We solve the problem by producing a suitable $N$ (alternately, $M$).
So let $\epsilon>0$ be given. Note that if $n>0$ then
$\left|\frac{n}{n^2+1}-0\right|=\frac{n}{n^2+1}<\frac{n}{n^2}=\frac{1}{n}.$
So if we choose $n$ positive, it is enough to make sure that $\frac{1}{n}<\epsilon$. This inequality is easy to solve for $n$.
The inequality can be rewritten as $n >\frac{1}{\epsilon}$. It will hold if $n > \lceil \frac{1}{\epsilon}\rceil$. So we can choose, for example, $N=\lceil\frac{1}{\epsilon}\rceil$. Here by $\lceil x \rceil$ we mean the smallest integer which is $\ge x$.
Alternately and more simply, if $M=\frac{1}{\epsilon}$, then the desired inequality holds whenever $n>M$.

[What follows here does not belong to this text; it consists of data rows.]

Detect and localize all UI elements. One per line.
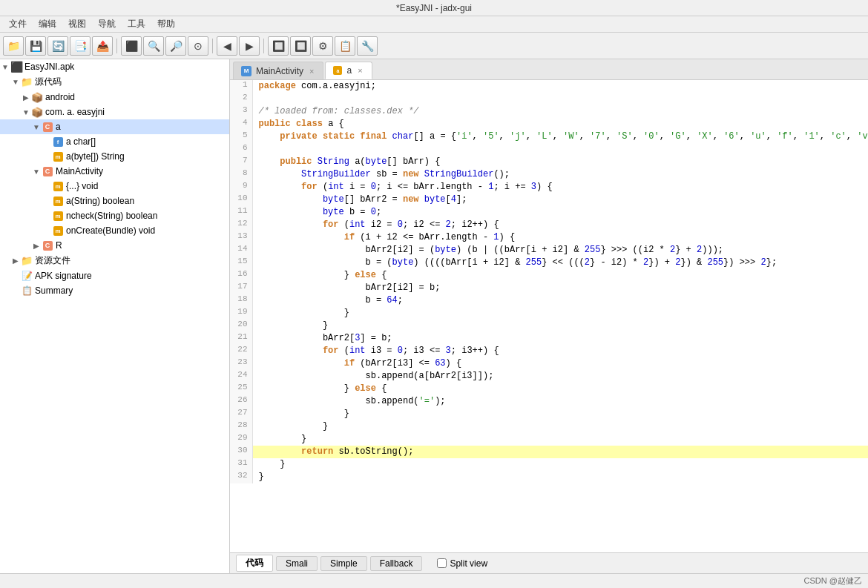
tree-item-field-a-char[interactable]: fa char[]	[0, 134, 229, 149]
nav-fwd-button[interactable]: ▶	[239, 36, 260, 56]
tree-node-icon: 📁	[21, 255, 33, 267]
line-content: public class a {	[252, 118, 868, 131]
code-line-row: 3/* loaded from: classes.dex */	[230, 105, 868, 118]
sep2	[212, 39, 213, 53]
code-editor[interactable]: 1package com.a.easyjni;2 3/* loaded from…	[230, 80, 868, 552]
tree-item-method-a-string[interactable]: ma(String) boolean	[0, 194, 229, 208]
line-content: } else {	[252, 383, 868, 395]
tree-item-class-a[interactable]: ▼Ca	[0, 119, 229, 134]
code-line-row: 1package com.a.easyjni;	[230, 80, 868, 93]
tree-item-com-a-easyjni[interactable]: ▼📦com. a. easyjni	[0, 105, 229, 119]
tree-node-label: a(String) boolean	[66, 196, 134, 206]
bottom-tab-代码[interactable]: 代码	[236, 555, 273, 572]
code-line-row: 32}	[230, 471, 868, 483]
tree-item-easyjni-apk[interactable]: ▼⬛EasyJNI.apk	[0, 59, 229, 74]
tree-item-method-a-byte[interactable]: ma(byte[]) String	[0, 149, 229, 164]
tree-expand-icon[interactable]: ▶	[31, 242, 42, 250]
line-content: public String a(byte[] bArr) {	[252, 156, 868, 168]
split-view-label[interactable]: Split view	[437, 558, 487, 569]
tree-item-method-init[interactable]: m{...} void	[0, 179, 229, 194]
tree-item-method-oncreate[interactable]: monCreate(Bundle) void	[0, 223, 229, 238]
tree-item-apk-signature[interactable]: 📝APK signature	[0, 268, 229, 283]
save-button[interactable]: 💾	[25, 36, 46, 56]
tree-item-summary[interactable]: 📋Summary	[0, 283, 229, 298]
bottom-tab-Simple[interactable]: Simple	[320, 556, 367, 571]
tab-close-button[interactable]: ×	[356, 65, 364, 76]
tab-tab-a[interactable]: aa×	[325, 62, 372, 79]
line-content: byte[] bArr2 = new byte[4];	[252, 194, 868, 206]
line-number: 17	[230, 282, 252, 294]
tree-node-label: 源代码	[35, 76, 62, 88]
tree-expand-icon[interactable]: ▼	[0, 63, 10, 71]
menu-bar: 文件编辑视图导航工具帮助	[0, 16, 868, 33]
zoom-fit-button[interactable]: ⊙	[188, 36, 208, 56]
tab-tab-mainactivity[interactable]: MMainActivity×	[233, 62, 323, 79]
menu-item-工具[interactable]: 工具	[122, 16, 151, 32]
line-number: 32	[230, 471, 252, 483]
code-line-row: 29 }	[230, 433, 868, 446]
bottom-tab-Smali[interactable]: Smali	[276, 556, 318, 571]
settings-button[interactable]: ⚙	[312, 36, 333, 56]
menu-item-帮助[interactable]: 帮助	[151, 16, 181, 32]
tree-node-label: EasyJNI.apk	[24, 62, 74, 72]
tree-item-r-class[interactable]: ▶CR	[0, 238, 229, 253]
refresh-button[interactable]: 🔄	[47, 36, 68, 56]
save-all-button[interactable]: 📑	[70, 36, 91, 56]
code-line-row: 2	[230, 93, 868, 105]
code-line-row: 5 private static final char[] a = {'i', …	[230, 131, 868, 143]
code-line-row: 8 StringBuilder sb = new StringBuilder()…	[230, 168, 868, 181]
menu-item-导航[interactable]: 导航	[92, 16, 122, 32]
split-view-checkbox[interactable]	[437, 558, 447, 568]
bookmark-button[interactable]: 📋	[335, 36, 355, 56]
code-line-row: 31 }	[230, 458, 868, 471]
line-number: 7	[230, 156, 252, 168]
tree-expand-icon[interactable]: ▼	[31, 123, 42, 131]
code-line-row: 18 b = 64;	[230, 294, 868, 307]
tree-expand-icon[interactable]: ▼	[31, 168, 42, 176]
tab-close-button[interactable]: ×	[308, 66, 315, 76]
tree-expand-icon[interactable]: ▼	[21, 108, 31, 116]
code-line-row: 17 bArr2[i2] = b;	[230, 282, 868, 294]
tree-item-source-code[interactable]: ▼📁源代码	[0, 74, 229, 90]
tree-expand-icon[interactable]: ▼	[10, 78, 21, 86]
code-line-row: 23 if (bArr2[i3] <= 63) {	[230, 357, 868, 370]
zoom-in-button[interactable]: 🔍	[143, 36, 164, 56]
sync-button[interactable]: ⬛	[121, 36, 142, 56]
zoom-out-button[interactable]: 🔎	[165, 36, 186, 56]
tab-bar: MMainActivity×aa×	[230, 59, 868, 80]
search-button[interactable]: 🔲	[268, 36, 289, 56]
tree-node-icon: m	[52, 180, 64, 192]
search2-button[interactable]: 🔲	[290, 36, 311, 56]
code-line-row: 10 byte[] bArr2 = new byte[4];	[230, 194, 868, 206]
export-button[interactable]: 📤	[92, 36, 113, 56]
tree-node-label: 资源文件	[35, 254, 70, 267]
tree-expand-icon[interactable]: ▶	[21, 93, 31, 102]
menu-item-文件[interactable]: 文件	[3, 16, 33, 32]
window-title: *EasyJNI - jadx-gui	[396, 3, 472, 13]
tree-node-label: a(byte[]) String	[66, 151, 125, 162]
tools2-button[interactable]: 🔧	[357, 36, 378, 56]
line-number: 31	[230, 458, 252, 471]
tree-item-resources[interactable]: ▶📁资源文件	[0, 253, 229, 268]
tree-item-mainactivity[interactable]: ▼CMainActivity	[0, 164, 229, 179]
bottom-tab-Fallback[interactable]: Fallback	[370, 556, 423, 571]
tree-node-label: R	[56, 240, 62, 251]
open-apk-button[interactable]: 📁	[3, 36, 24, 56]
tree-expand-icon[interactable]: ▶	[10, 257, 21, 265]
line-number: 20	[230, 320, 252, 332]
menu-item-视图[interactable]: 视图	[62, 16, 92, 32]
tree-item-method-ncheck[interactable]: mncheck(String) boolean	[0, 208, 229, 223]
tree-node-label: APK signature	[35, 271, 92, 281]
code-line-row: 19 }	[230, 307, 868, 320]
line-content: private static final char[] a = {'i', '5…	[252, 131, 868, 143]
line-number: 1	[230, 80, 252, 93]
line-number: 14	[230, 244, 252, 257]
tree-item-android[interactable]: ▶📦android	[0, 90, 229, 105]
menu-item-编辑[interactable]: 编辑	[33, 16, 62, 32]
line-content: for (int i = 0; i <= bArr.length - 1; i …	[252, 181, 868, 194]
code-line-row: 30 return sb.toString();	[230, 446, 868, 458]
line-number: 30	[230, 446, 252, 458]
tree-node-icon: C	[42, 240, 53, 251]
code-table: 1package com.a.easyjni;2 3/* loaded from…	[230, 80, 868, 483]
nav-back-button[interactable]: ◀	[217, 36, 237, 56]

We have shown that given $\epsilon>0$, if we choose $N=\lceil\frac{1}{\epsilon}\rceil$, then $\left|\frac{n}{n^2+1}-0\right|<\epsilon$ whenever $n>N$. By definition we therefore have $\lim_{n\to \infty}\frac{n}{n^2+1} =0.$
Comment: There is no need to solve the inequality $\frac{n}{n^2+1}<\epsilon\:$ exactly. We are not being asked to find the cheapest $N$ such that if $n >N$, then the inequality holds. All we are asked to do is to show that there is such an $N$. It can be very helpful, in this case and elsewhere, to replace our expression $\frac{n}{n^2+1}$ by something which is guaranteed to be larger (but still approaches $0$), and is substantially simpler. In the solution we replaced $\frac{n}{n^2+1}$ by $\frac{1}{n}$. This saved us from the slightly painful task of solving a quadratic inequality.